Baba Bevo: How Texas & Big 12 Mirror Howard Stern & Sirius
By Kyle Kensing
The Longhorn Network made Texas the King of All College Football Media. The Big 12 Conference needed to bend to UT’s will in order to survive last summer, yet the league is no closer to survival now than June 2010. If anything, the conference’s position is more precarious than it has ever been, but Texas’s life raft off the sinking ship is a plush yacht with DirecTV and a keg of Shiner Bock. UT’s situation in some ways mirrors the partnership between King of All Media Howard Stern and Sirius Satellite Radio.
When Sirius signed Stern to a five-year, $500 million contract in late 2004 to begin in Jan. 2006, the fledgling company was struggling to survive. The satellite radio medium was niche at best, and Sirius was a decided No. 2 to XM in said niche. Stern’s arrival on the un-FCC-encumbered medium was met with much fanfare and elevated Sirius to the satellite genre’s forefront.
Love him or hate him, Stern’s impact on entertainment the last three decades is undeniable. In Stern, any platform to host him has a face, and with that face the promise of millions guaranteed to follow. Texas football is similar. Plenty of fans aren’t exactly enamored with the swagger, the Hook ‘Em hand gestures, the burnt orange and white pomp and circumstance. But few fan bases, if any, have the same devotion as the Longhorns’. Texas is the quintessential face of a conference, and the Big 12 recognized that in the same way Sirius saw it in Stern.
Sirius gained over two million subscribers in Stern’s first year, and in less than three consumed its former competitor XM. Stern was the driving force behind the company’s survival and expansion. Yet, Sirius never quite expanded beyond a niche capacity. Sure, it comes standard in certain new car models, but subscriber figures have been stagnant in recent years. So have Sirius stocks, which are slightly more valuable than a chili-stained ticket stub to Texas’s 2007 game vs. Arkansas State. A merger wasn’t the surge of energy Sirius needed, and its flagship’s contract was nearing expiration last year. Desperate to keep the subscribers it gained upon Stern’s arrival, the company re-signed him for another five years, another $500 million, and with a lighter schedule.
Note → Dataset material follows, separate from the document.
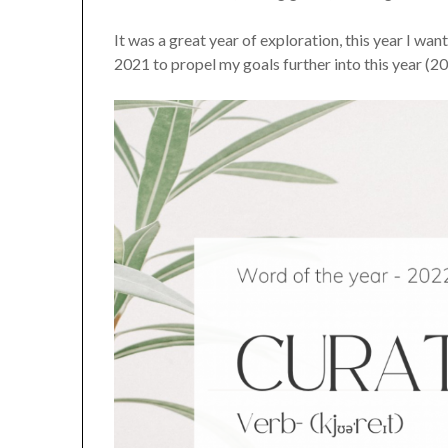
It was a great year of exploration, this year I w
2021 to propel my goals further into this year (2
And still, the medium appears destined for a sooner-than-later collapse in part because of its savior.
UT commands the lion’s share of Big 12 revenue even without the Longhorn Network. Factor that in, and UT is on an entirely different tax bracket from its Big 12 brethren and boasts a major benefit over the rest of the league. OK’ing the Longhorn Network was the Big 12’s way of keeping UT on board in the short term, but potentially sinking its future long-term. Similarly, Sirius gave Stern three-day work weeks but the same money while doing little to improve the overall product. The company is in a no-win position of needing to keep its franchise in order to succeed, but needing to simultaneously have the resources and resolve to complete restructure its model, the exact same position the Big finds itself in.
Meanwhile, other conferences are evolving, only exacerbating the Big 12’s broader issues. The Pac-12 just brokered a record breaking television contract, while splitting revenue among its members equally. The SEC is on tap to negotiate its own record breaker. The Big 12 remains in television limbo, but UT singularly is just fine. Its history and its loyal following will ensure that. Stern can move to any medium, including those like phone/internet based applications that are far more cost efficient and accessible than Sirius, those programs that are the wave of the future both the Big 12 and Sirius strove to be, but weren’t. Stern doesn’t need Sirius, but Sirius needs Stern. Sound like a familiar partnership?